Диты за стойкой не было, и Соня уже собиралась крикнуть: «Эй, ты где? Я пришла!» – но не успела, потому что увидела в дальнем зале Диту и какого-то мужика, который ее обнимал. Соня сперва решила, это просто клиент напился и пристает, так иногда случается, люди, в принципе, страшные свиньи, когда напиваются, лезут обниматься со всеми подряд, как будто это приятно, а на самом деле противно, просто фу! «Вот сейчас смеху будет, когда Дита даст ему в лоб, – думала Соня; на самом деле, просто себя уговаривала, потому что уже увидела, почувствовала, поняла, что мужик совершенно ужасный, то есть хороший, такой же, как Дита, настоящий, живой, как она. А значит, – думала похолодевшая Соня, – это он не спьяну пристает, как дурак, Дита по-настоящему с ним обнимается, потому что он ей нравится. Нравится! Даже больше, чем я. Ну все, – подумала Соня, – приехали! Вот теперь точно все! У настоящей Диты есть другой настоящий. Без меня отлично теперь проживет. Значит, вот почему потерялся браслет. Не просто так. Не от дурного характера. И не потому, что захотел приключений. Это было пророчество. Роковое пророчество! – думала Соня. – И вот оно сбылось!»
Соня не хотела скандалить и ссориться. «Все, что угодно, лишь бы не поссориться с Дитой, – думала Соня, – мне с ней навсегда расставаться нельзя!» Но когда тебя на кусочки разрывает от горя, и больно, как будто кожу сдирают, только не кожу, а что-то внутри, невозможно терпеть и молчать.
Поэтому Соня крикнула:
– Ах ты, сраная сука!
От крика ей сразу же стало легче, а когда замолчала, снова скрутило, ничего не поделаешь, значит, придется дальше орать что попало, лишь бы Дите было обидно, расшвыривать ее сраные стулья, пинать ногами столы:
– Ну и подумаешь! – кричала Соня. – Мне ничего не надо!
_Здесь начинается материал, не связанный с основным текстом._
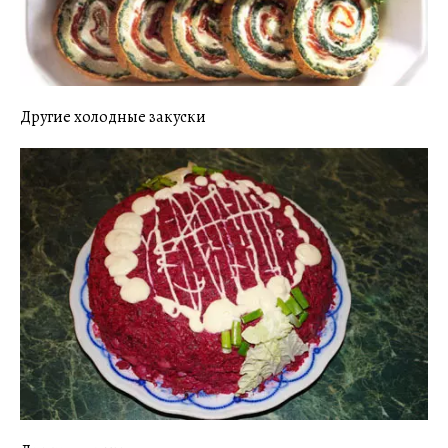
Другие холодные закуски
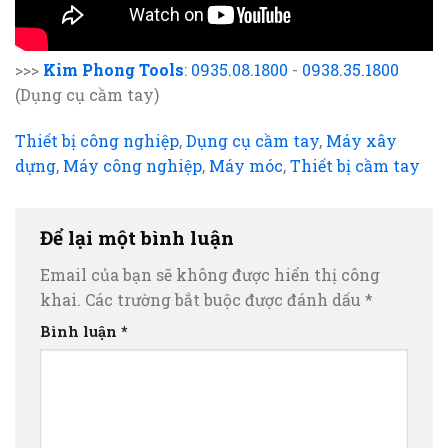
>>>
Kim Phong Tools
:
0935.08.1800
-
0938.35.1800
(Dụng cụ cầm tay)
Thiết bị công nghiệp
,
Dụng cụ cầm tay
,
Máy xây
dựng
,
Máy công nghiệp
,
Máy móc
,
Thiết bị cầm tay
Để lại một bình luận
Email của bạn sẽ không được hiển thị công
khai.
Các trường bắt buộc được đánh dấu
*
Bình luận
*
С ним теперь и дружи! Обнимайся с кем хочешь, раз ты такая! А я уйду навсегда! И заберу свой подарок, чтобы тебе не остался! Американцу за кучу денег продам! А ты соскучишься, но будет поздно! Я стану богачкой и навсегда перееду! И ты меня не найдешь!
– Мать твою, Сонечка, – вздохнула Дита, – да что ж ты за дура такая нелепая, а?
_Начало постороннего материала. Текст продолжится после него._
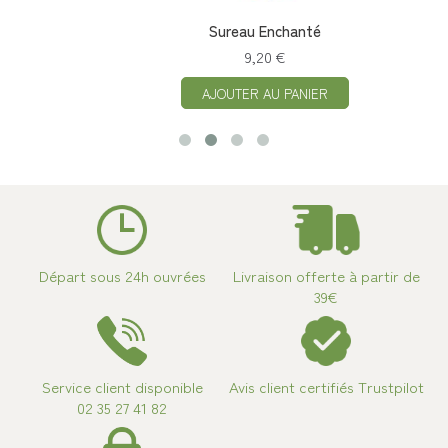
Sureau Enchanté
9,20 €
AJOUTER AU PANIER
Départ sous 24h ouvrées
Livraison offerte à partir de
39€
Service client disponible
Avis client certifiés Trustpilot
02 35 27 41 82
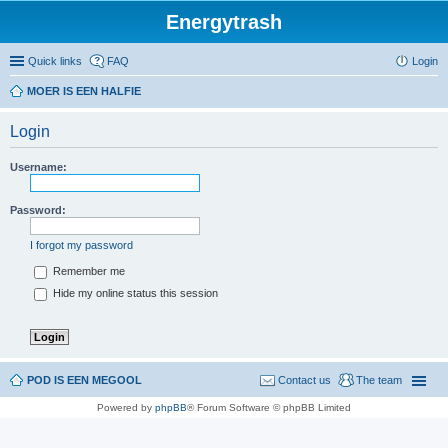
Energytrash
Quick links
FAQ
Login
MOER IS EEN HALFIE
Login
Username:
Password:
I forgot my password
Remember me
Hide my online status this session
POD IS EEN MEGOOL
Contact us
The team
Powered by
phpBB
® Forum Software © phpBB Limited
И так противно это у нее получилось, так ласково – видно же, что совершенно не сердится, а должна сердиться, должна! «Если бы любила меня, обязательно рассердилась бы, – думала Соня. – А когда не любишь, можно быть добреньким, тебе все равно!»
Подошла к ним поближе, посмотрела на постороннего мужика, хотела подумать: «Какой противный дурак, и вовсе не настоящий, мне показалось спьяну, и Дите тоже показалось, Дита скоро опомнится, разберется, прогонит его», – но не смогла так подумать, потому что вблизи этот дурацкий чужой мужик оказался совсем-совсем настоящим, таким же живым, как Дита, даже больше, чем Дита, живым, и это было совершенно ужасно, хуже всего на свете – ясно же, что Дита не дура, чтобы его прогнать. Никуда теперь не отпустит, будет всегда с ним дружить, – окончательно поняла Соня, и это было такое горькое горе, такая больная боль, такой ужас ужасный, что не только ругаться, а даже умереть не поможет. И Соня – ну, просто от безысходности, потому что все кончено – запела сраный гэдээровский гимн, хотя обещала Дите больше никогда так не делать, забыть эту дрянь навсегда, лучше уж мебель ломать или драться, если приспичит устроить скандал. Соня не просто пообещала, а поклялась, сама на ходу придумала клятву, хорошую, настоящую, такую нельзя нарушать! Но теперь нарочно взяла и нарушила – специально, чтобы Дите стало так же плохо, как ей.